• _Work order_
Transcribe only the lines of the listing below from the one holding "Here’s how 21" through the one holding "stomps to take their sounds outside the box.", inclusive, without any change.

• _Data for analysis_
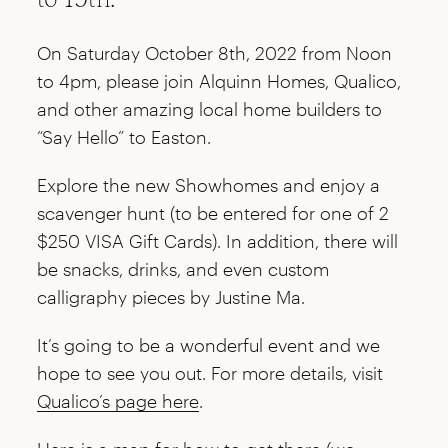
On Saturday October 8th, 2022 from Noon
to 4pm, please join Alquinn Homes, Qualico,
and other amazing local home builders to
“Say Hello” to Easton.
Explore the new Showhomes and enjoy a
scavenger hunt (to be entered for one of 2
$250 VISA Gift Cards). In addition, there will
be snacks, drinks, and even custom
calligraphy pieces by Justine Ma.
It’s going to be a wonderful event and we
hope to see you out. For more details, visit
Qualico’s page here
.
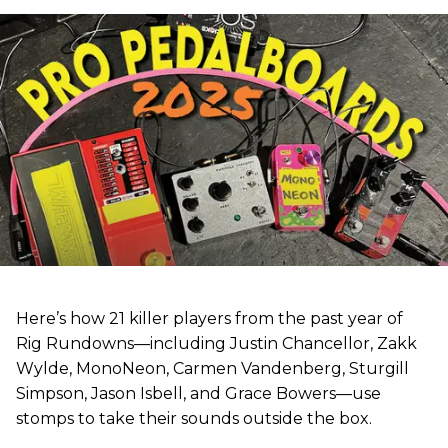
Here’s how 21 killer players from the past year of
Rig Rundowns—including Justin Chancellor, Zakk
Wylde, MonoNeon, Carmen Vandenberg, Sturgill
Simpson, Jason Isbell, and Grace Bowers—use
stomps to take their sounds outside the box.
---
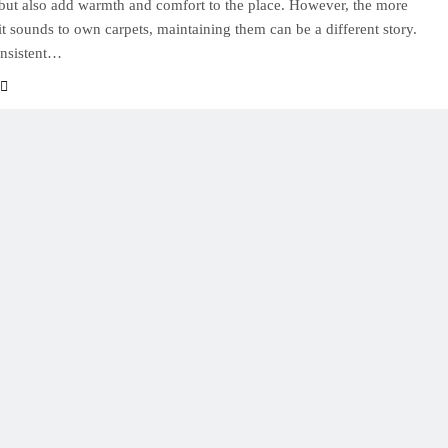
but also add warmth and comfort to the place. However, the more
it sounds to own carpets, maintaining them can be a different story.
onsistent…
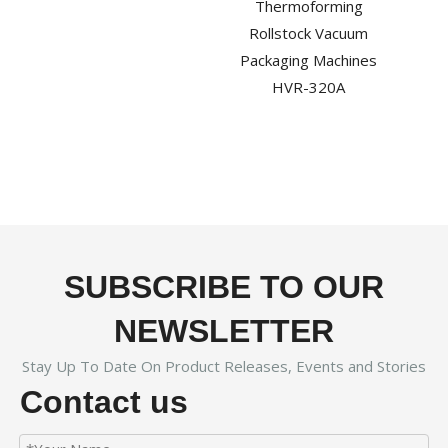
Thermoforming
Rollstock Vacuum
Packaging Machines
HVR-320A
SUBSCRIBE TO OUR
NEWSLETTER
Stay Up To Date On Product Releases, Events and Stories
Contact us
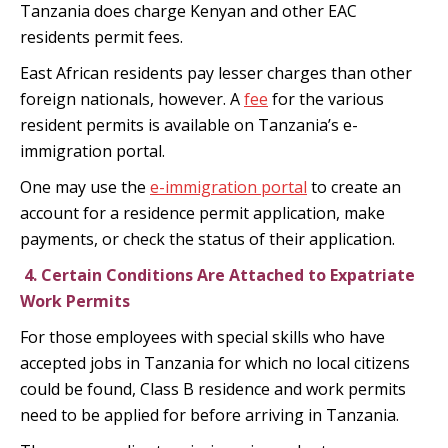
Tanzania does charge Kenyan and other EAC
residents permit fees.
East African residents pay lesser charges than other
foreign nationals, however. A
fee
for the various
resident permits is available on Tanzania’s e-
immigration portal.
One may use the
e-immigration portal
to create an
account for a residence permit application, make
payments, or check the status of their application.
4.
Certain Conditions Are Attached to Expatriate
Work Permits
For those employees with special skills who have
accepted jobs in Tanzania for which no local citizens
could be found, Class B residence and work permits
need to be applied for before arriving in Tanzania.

• _Your response_
Here’s how 21 killer players from the past year of
Rig Rundowns—including Justin Chancellor, Zakk
Wylde, MonoNeon, Carmen Vandenberg, Sturgill
Simpson, Jason Isbell, and Grace Bowers—use
stomps to take their sounds outside the box.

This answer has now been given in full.